Os dias foram se transformando em semanas. Bela já conhecia os rostos dos soldados, os códigos de cada esquina, o olhar desconfiado dos moradores quando passava. A comunidade a observava como se fosse um mistério — uns com pena, outros com inveja, muitos com desprezo.
Mas, apesar da dor de estar ali, algo inesperado começou a nascer dentro dela. Por trás da frieza de Alex, ela percebia lampejos de humanidade. Uma vez, o viu ajudar discretamente uma senhora da comunidade, entregando dinheiro para comprar remédios.
Em outra, percebeu o cuidado silencioso que tinha com as crianças, garantindo que nunca faltasse comida na escola improvisada no morro.
Era como se duas faces vivessem dentro dele: o criminoso implacável e o homem que, talvez, pudesse sentir.
E isso a confundia.
Numa noite chuvosa, enquanto relâmpagos iluminavam o céu, Alex entrou em seu quarto outra vez.
— Tá com medo? — ele perguntou, vendo-a encolhida na cama.
— Da chuva?
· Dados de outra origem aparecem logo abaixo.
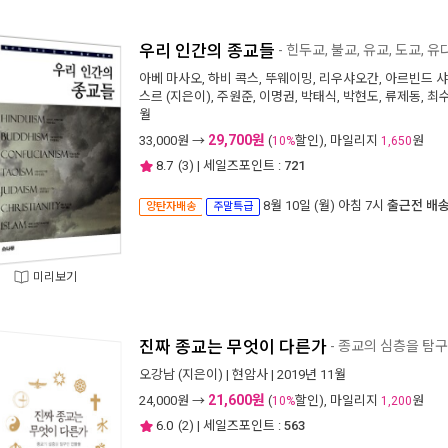
우리 인간의 종교들
- 힌두교, 불교, 유교, 도교, 
아베 마사오
,
하비 콕스
,
뚜웨이밍
,
리우샤오간
,
아르빈드 
스르
(지은이),
주원준
,
이명권
,
박태식
,
박현도
,
류제동
,
최
월
29,700원
33,000
원 →
(
할인), 마일리지
원
10%
1,650
8.7
(
3
) | 세일즈포인트 :
721
8월 10일 (월) 아침 7시
출근전 배
양탄자배송
주말특급
미리보기
진짜 종교는 무엇이 다른가
- 종교의 심층을 탐
오강남
(지은이) |
현암사
| 2019년 11월
21,600원
24,000
원 →
(
할인), 마일리지
원
10%
1,200
6.0
(
2
) | 세일즈포인트 :
563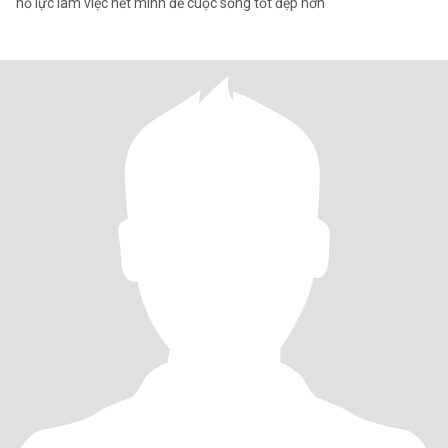
nố lực làm việc hết mình để cuộc sống tốt đẹp hơn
Não. — ela respondeu, tentando parecer firme.
Ele se aproximou devagar. — Não é da chuva que eu tô falando.
Bela o encarou, o coração acelerado. — Então do quê?
— De mim. —
O silêncio foi cortado apenas pelo trovão que sacudiu as janelas.
Bela respirou fundo. — Talvez.
Alex sorriu, sentando-se na beira da cama. — Bom. É melhor me temer do que me amar.
— Quem disse que eu poderia amar alguém como você? — ela provocou.
Ele a olhou fundo, e por um instante, ela jurou ver dor em seus olhos. Mas logo desapareceu, substituída pelo cinismo habitual.
— Veremos, princesa. —
E saiu, deixando-a sozinha com o coração em chamas.
Naquele momento, Bela percebeu uma verdade dolorosa: por mais que tentasse resistir, algo dentro dela já começava a ceder ao poder magnético de Alex Silveira.
E essa fraqueza, sabia, poderia ser a sua ruína.